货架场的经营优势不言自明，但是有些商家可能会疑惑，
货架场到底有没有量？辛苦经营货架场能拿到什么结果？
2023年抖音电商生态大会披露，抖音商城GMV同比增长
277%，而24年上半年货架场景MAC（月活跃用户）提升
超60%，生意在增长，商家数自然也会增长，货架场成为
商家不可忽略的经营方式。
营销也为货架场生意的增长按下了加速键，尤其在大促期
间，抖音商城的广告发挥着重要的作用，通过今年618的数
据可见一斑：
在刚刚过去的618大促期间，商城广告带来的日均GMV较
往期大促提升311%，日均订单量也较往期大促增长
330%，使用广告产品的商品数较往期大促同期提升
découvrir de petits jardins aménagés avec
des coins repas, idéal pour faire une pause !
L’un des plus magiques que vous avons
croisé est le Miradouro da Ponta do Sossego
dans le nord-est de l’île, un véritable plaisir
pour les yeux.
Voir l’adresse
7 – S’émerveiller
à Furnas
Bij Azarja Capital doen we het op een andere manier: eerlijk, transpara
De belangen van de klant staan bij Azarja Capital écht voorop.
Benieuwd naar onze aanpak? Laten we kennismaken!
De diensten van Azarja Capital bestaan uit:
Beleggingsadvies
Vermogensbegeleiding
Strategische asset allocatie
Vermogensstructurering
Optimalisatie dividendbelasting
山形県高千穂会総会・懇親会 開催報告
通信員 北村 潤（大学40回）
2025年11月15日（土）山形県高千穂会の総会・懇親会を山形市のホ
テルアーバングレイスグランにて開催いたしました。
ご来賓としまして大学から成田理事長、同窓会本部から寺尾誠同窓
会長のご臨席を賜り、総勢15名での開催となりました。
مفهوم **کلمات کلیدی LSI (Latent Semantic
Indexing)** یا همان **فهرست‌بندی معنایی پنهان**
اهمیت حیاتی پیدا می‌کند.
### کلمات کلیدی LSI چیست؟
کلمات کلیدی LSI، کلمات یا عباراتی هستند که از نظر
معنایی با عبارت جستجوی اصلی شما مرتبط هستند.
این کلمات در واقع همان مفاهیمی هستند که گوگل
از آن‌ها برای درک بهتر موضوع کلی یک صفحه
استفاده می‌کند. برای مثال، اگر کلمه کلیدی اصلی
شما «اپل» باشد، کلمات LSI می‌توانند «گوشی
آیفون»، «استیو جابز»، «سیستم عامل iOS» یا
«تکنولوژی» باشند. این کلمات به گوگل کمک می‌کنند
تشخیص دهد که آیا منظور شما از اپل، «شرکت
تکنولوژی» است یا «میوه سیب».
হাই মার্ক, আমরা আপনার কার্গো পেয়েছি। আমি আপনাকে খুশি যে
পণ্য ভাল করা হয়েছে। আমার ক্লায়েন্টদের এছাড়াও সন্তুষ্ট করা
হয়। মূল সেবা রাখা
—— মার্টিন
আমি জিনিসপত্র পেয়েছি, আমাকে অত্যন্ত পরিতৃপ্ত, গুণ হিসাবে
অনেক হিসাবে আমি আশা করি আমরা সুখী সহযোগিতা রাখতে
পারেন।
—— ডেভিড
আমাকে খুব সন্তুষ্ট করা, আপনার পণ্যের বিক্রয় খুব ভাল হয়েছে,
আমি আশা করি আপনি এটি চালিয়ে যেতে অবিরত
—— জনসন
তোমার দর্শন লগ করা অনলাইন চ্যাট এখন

++++++

▶ [Action item]:
Collect the lines of the data that carry the word "هستند".

▶ [Response to this task]:
کلمات کلیدی LSI، کلمات یا عباراتی هستند که از نظر
معنایی با عبارت جستجوی اصلی شما مرتبط هستند.
این کلمات در واقع همان مفاهیمی هستند که گوگل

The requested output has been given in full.